Hi 
Today I discovered that my AppVM name can be seen by my browser, which shook me up a bit.
I had previously believed Qubes masked this information, and I have a vague memory of the command line interface showing user@user. However, this might have been a different system. My commandline now shows user@appvm-name
I would like to confirm if this visibility is standard in Qubes or maybe I messed something up in my system?
This is standard.
Standard if you have not taken steps to protect yourself - turning off
JavaScript is a good start.
I never presume to speak for the Qubes team.
When I comment in the Forum I speak for myself.
This is not a honeypot for those who are certified to operate aircraft carriers and jets (at the same time).
Thanks
I do in some qubes but can’t do that for every qube. I found a workaround by editing the hostnamectl and putting that in the rw/config/rc.local file. It worked 
. This was the first time for me I managed to fix something in qubes by combining linux cli commands with the qubes documentation.
It is not always that easy but Salt could help you:
@shantyspruce:
thanks 
@unman:
I do in some qubes but can’t do that for every qube. I found a workaround by editing the hostnamectl and putting that in the rw/config/rc.local file. It worked . This was the first time for me I managed to fix something in qubes by combining linux cli commands with the qubes documentation.
@rzg
Learning new things every day and loving Qubes 
Hope I posted this correct, I don’t have much forum posting experience.
@parulin learning salt is on my very very long wishlist. 
I will at some point.
Hi. How did you discover it? Was it through some service that scans browser fingerprints? Please send the link
The information is available to the browser, or any other application running in the qube, it’s not included in every http request you make by default.
The appVM name is the hostname of the VM.

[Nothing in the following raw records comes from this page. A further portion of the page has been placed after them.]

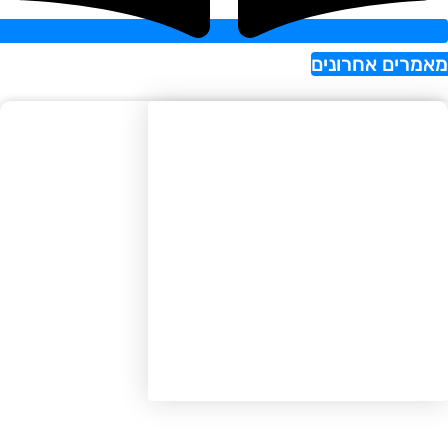
רים אחרונים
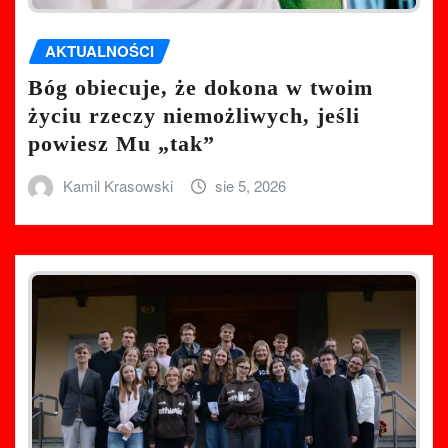
AKTUALNOŚCI
Bóg obiecuje, że dokona w twoim
życiu rzeczy niemożliwych, jeśli
powiesz Mu „tak”
Kamil Krasowski
sie 5, 2026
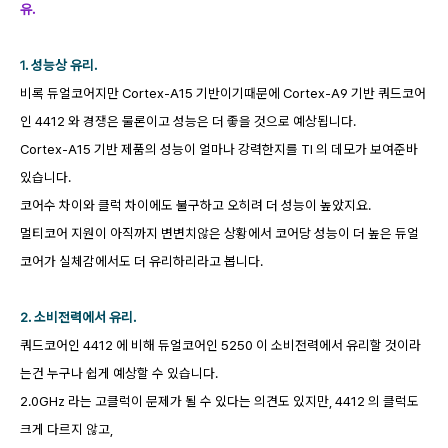
유.
1. 성능상 유리.
비록 듀얼코어지만 Cortex-A15 기반이기때문에 Cortex-A9 기반 쿼드코어
인 4412 와 경쟁은 물론이고 성능은 더 좋을 것으로 예상됩니다.
Cortex-A15 기반 제품의 성능이 얼마나 강력한지를 TI 의 데모가 보여준바
있습니다.
코어수 차이와 클럭 차이에도 불구하고 오히려 더 성능이 높았지요.
멀티코어 지원이 아직까지 변변치않은 상황에서 코어당 성능이 더 높은 듀얼
코어가 실체감에서도 더 유리하리라고 봅니다.
2. 소비전력에서 유리.
쿼드코어인 4412 에 비해 듀얼코어인 5250 이 소비전력에서 유리할 것이라
는건 누구나 쉽게 예상할 수 있습니다.
2.0GHz 라는 고클럭이 문제가 될 수 있다는 의견도 있지만, 4412 의 클럭도
크게 다르지 않고,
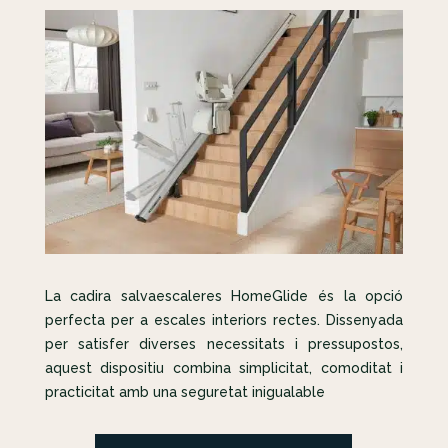
La cadira salvaescaleres HomeGlide és la opció
perfecta per a escales interiors rectes. Dissenyada
per satisfer diverses necessitats i pressupostos,
aquest dispositiu combina simplicitat, comoditat i
practicitat amb una seguretat inigualable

Extensions, addons, etc, might be able to extract the information from the browser, javascript might also be able to do things like look up the client hostname.
This is just how browsers work, they are not designed with anonymity in mind.

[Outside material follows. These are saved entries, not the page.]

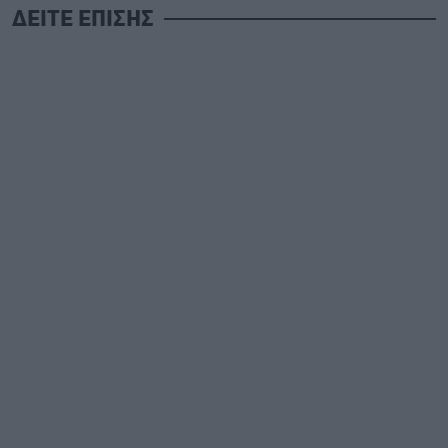
ΔΕΙΤΕ ΕΠΙΣΗΣ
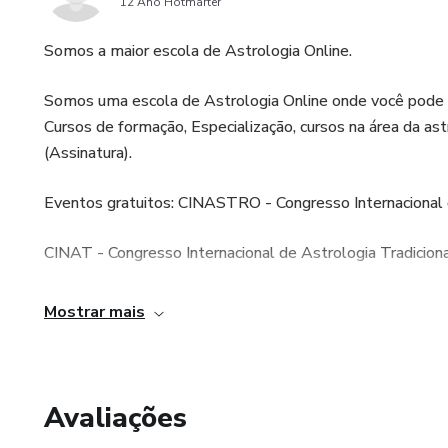
12 Ano Hotmarter
Somos a maior escola de Astrologia Online.
Somos uma escola de Astrologia Online onde você pode a
Cursos de formação, Especialização, cursos na área da ast
(Assinatura).
Eventos gratuitos: CINASTRO - Congresso Internacional 
CINAT - Congresso Internacional de Astrologia Tradiciona
www.estelario.com.br
Mostrar mais
Estudar Astrologia transforma o seu mundo
Avaliações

As problematic as JavaScript is for fingerprinting in general, I don’t think it can do that.
I also didn’t think it was possible, but it seems like there historically has been some ways to look up the hostname, but either using an extension like ActiveX or browser specific features.
No I didn’t discover it like that. I discovered it in a browser application that could see my AppVM name.
After figuring out how to fix it I changed my hostname in several AppVM’s. When I logged into a website inside another AppVM I received a message from that website that I was logging in from a new device and had to do an extra verification. So now I’m sure I’m being fingerprinted by my AppVM name too.
What I think is problematic about this is that some users may use particular names like qube-1 qube-2 qube-3. I assume this makes your VM’s more identifiable.
The good news is, I found a fix and when I have time I will create a more noob friendly tutorial for this. But this is what I have for now:
Hostname Configuration Method for App VM
To modify the hostname in an application virtual machine (appvm), you can use the following approach:
Open the /rw/config/rc.local configuration file
Add the command: hostnamectl hostname [new-hostname]
Example: hostnamectl hostname mystery-machine
To check the result restart the AppVM and run hostnamectl in the commandline.
Additional configuration options include:
Changing the icon name
Changing the chassis type
Modifying deployment settings
Updating location information
Run hostnamectl --help to see the above options.
When you change this name this is the name that will be seen internally. On the outside e.g. your Qubes menu, your AppVM will still have the name you first gave it.
Please correct me if I did something wrong. I’m still learning.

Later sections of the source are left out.